-------- Given data --------
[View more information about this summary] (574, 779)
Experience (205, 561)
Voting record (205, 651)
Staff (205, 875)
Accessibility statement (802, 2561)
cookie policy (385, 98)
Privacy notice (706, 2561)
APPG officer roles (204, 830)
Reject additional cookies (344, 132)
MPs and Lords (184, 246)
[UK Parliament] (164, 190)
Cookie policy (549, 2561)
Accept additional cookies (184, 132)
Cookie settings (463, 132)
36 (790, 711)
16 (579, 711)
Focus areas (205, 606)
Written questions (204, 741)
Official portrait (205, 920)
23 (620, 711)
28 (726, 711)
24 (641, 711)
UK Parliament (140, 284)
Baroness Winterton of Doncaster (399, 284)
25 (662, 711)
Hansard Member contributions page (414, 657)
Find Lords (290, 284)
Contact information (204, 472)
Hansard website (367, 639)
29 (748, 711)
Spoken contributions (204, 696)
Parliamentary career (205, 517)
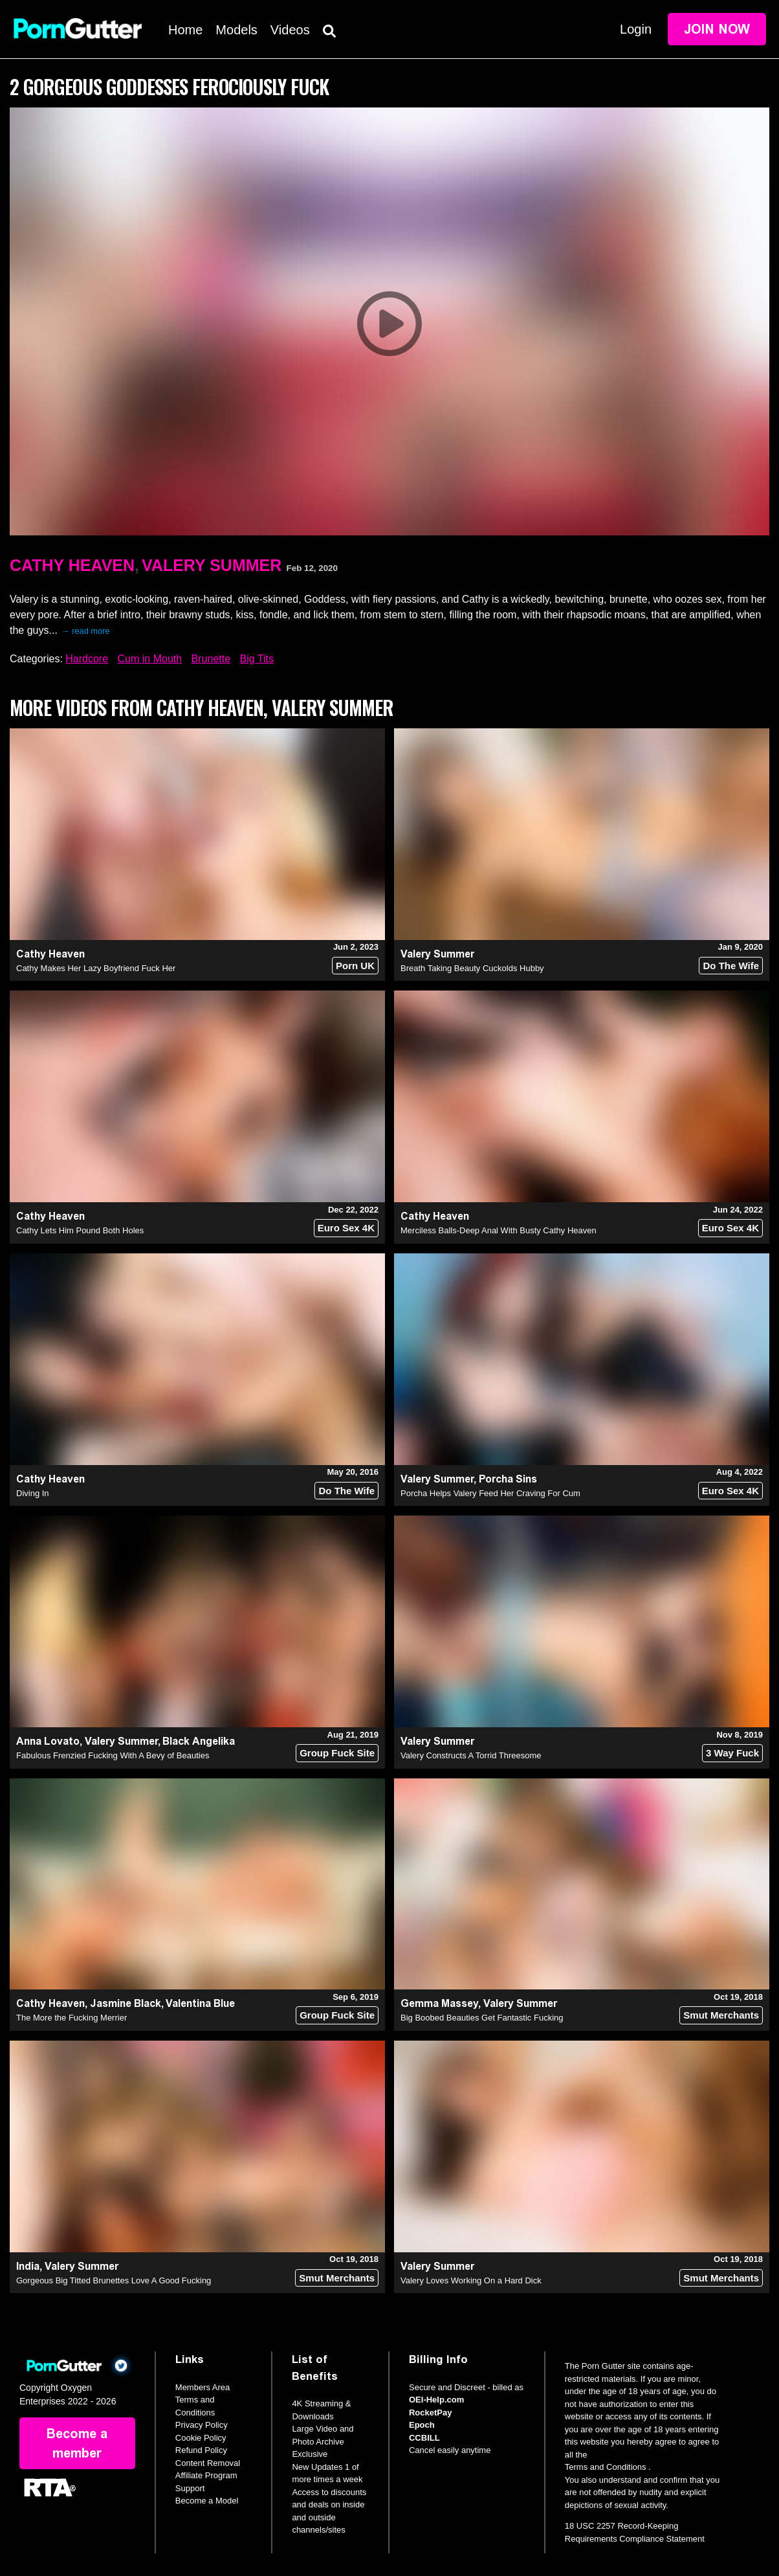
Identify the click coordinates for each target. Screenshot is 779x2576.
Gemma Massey (439, 2003)
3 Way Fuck (732, 1752)
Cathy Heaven (72, 565)
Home (185, 30)
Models (236, 30)
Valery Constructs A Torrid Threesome (470, 1755)
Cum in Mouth (150, 658)
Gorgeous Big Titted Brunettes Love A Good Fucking (113, 2280)
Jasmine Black (125, 2003)
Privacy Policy (201, 2425)
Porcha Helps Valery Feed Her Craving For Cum (490, 1493)
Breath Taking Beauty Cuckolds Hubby (472, 968)
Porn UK (355, 965)
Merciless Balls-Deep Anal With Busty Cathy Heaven (498, 1230)
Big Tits (257, 658)
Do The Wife (731, 965)
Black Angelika (198, 1741)
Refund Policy (201, 2450)
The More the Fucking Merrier (71, 2017)
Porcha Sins (508, 1479)
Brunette (211, 658)
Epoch (422, 2425)
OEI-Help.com (436, 2399)
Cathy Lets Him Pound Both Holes (80, 1230)
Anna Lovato (48, 1741)
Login (636, 29)
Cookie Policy (200, 2438)
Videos (290, 30)
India (27, 2266)
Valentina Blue (200, 2003)
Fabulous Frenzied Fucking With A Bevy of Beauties (112, 1755)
--------
**Work order:**
Without the pictures, write out every entry precisely as it appears.

**Solution:**
[View more information about this summary] (574, 779)
Experience (205, 561)
Voting record (205, 651)
Staff (205, 875)
Accessibility statement (802, 2561)
cookie policy (385, 98)
Privacy notice (706, 2561)
APPG officer roles (204, 830)
Reject additional cookies (344, 132)
MPs and Lords (184, 246)
[UK Parliament] (164, 190)
Cookie policy (549, 2561)
Accept additional cookies (184, 132)
Cookie settings (463, 132)
36 (790, 711)
16 (579, 711)
Focus areas (205, 606)
Written questions (204, 741)
Official portrait (205, 920)
23 (620, 711)
28 (726, 711)
24 (641, 711)
UK Parliament (140, 284)
Baroness Winterton of Doncaster (399, 284)
25 (662, 711)
Hansard Member contributions page (414, 657)
Find Lords (290, 284)
Contact information (204, 472)
Hansard website (367, 639)
29 (748, 711)
Spoken contributions (204, 696)
Parliamentary career (205, 517)
Identify the click coordinates for each target. Screenshot is 779x2576.
Gemma Massey (439, 2003)
3 Way Fuck (732, 1752)
Cathy Heaven (72, 565)
Home (185, 30)
Models (236, 30)
Valery Constructs A Torrid Threesome (470, 1755)
Cum in Mouth (150, 658)
Gorgeous Big Titted Brunettes Love A Good Fucking (113, 2280)
Jasmine Black (125, 2003)
Privacy Policy (201, 2425)
Porcha Helps Valery Feed Her Craving For Cum (490, 1493)
Breath Taking Beauty Cuckolds Hubby (472, 968)
Porn UK (355, 965)
Merciless Balls-Deep Anal With Busty Cathy Heaven (498, 1230)
Big Tits (257, 658)
Do The Wife (731, 965)
Black Angelika (198, 1741)
Refund Policy (201, 2450)
The More the Fucking Merrier (71, 2017)
Porcha Sins (508, 1479)
Brunette (211, 658)
Epoch (422, 2425)
OEI-Help.com (436, 2399)
Cathy Lets Him Pound Both Holes (80, 1230)
Anna Lovato (48, 1741)
Login (636, 29)
Cookie Policy (200, 2438)
Videos (290, 30)
India (27, 2266)
Valentina Blue (200, 2003)
Fabulous Frenzied Fucking With A Bevy of Beauties (112, 1755)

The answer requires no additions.